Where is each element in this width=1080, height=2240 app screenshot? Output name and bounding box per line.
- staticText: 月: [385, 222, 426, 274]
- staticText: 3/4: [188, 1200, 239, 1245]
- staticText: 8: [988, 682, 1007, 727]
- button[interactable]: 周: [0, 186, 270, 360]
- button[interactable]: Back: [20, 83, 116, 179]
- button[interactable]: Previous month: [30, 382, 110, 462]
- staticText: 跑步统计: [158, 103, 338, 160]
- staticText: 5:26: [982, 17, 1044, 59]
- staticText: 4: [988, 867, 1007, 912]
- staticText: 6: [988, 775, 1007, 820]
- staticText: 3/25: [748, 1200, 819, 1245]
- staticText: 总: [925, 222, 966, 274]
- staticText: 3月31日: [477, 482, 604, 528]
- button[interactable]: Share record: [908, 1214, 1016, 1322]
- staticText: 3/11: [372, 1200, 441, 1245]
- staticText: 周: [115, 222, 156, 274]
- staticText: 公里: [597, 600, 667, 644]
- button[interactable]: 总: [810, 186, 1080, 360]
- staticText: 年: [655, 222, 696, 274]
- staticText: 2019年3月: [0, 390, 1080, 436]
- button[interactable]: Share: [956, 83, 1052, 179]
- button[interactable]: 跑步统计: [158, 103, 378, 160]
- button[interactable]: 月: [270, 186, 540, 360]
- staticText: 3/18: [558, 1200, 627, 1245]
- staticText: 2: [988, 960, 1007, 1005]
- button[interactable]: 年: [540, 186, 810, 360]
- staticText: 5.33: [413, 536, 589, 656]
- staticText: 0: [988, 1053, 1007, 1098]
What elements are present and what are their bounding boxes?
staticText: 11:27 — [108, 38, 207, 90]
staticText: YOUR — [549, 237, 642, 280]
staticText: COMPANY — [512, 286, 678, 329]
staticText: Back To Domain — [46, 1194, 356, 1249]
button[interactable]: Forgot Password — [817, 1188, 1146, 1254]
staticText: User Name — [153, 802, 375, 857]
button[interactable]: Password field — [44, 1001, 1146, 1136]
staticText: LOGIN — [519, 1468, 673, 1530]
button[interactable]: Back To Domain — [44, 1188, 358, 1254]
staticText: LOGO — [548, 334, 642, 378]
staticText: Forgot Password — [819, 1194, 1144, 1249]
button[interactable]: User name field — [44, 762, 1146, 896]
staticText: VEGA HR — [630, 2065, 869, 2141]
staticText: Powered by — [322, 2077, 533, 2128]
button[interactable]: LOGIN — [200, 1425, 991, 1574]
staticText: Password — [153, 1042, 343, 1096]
★ ★ ★ ★ ★ ★ ★
Task prompt: Keep only those lines of the records that hold "Forgot", and return them.

Answer box:
button[interactable]: Forgot Password — [817, 1188, 1146, 1254]
staticText: Forgot Password — [819, 1194, 1144, 1249]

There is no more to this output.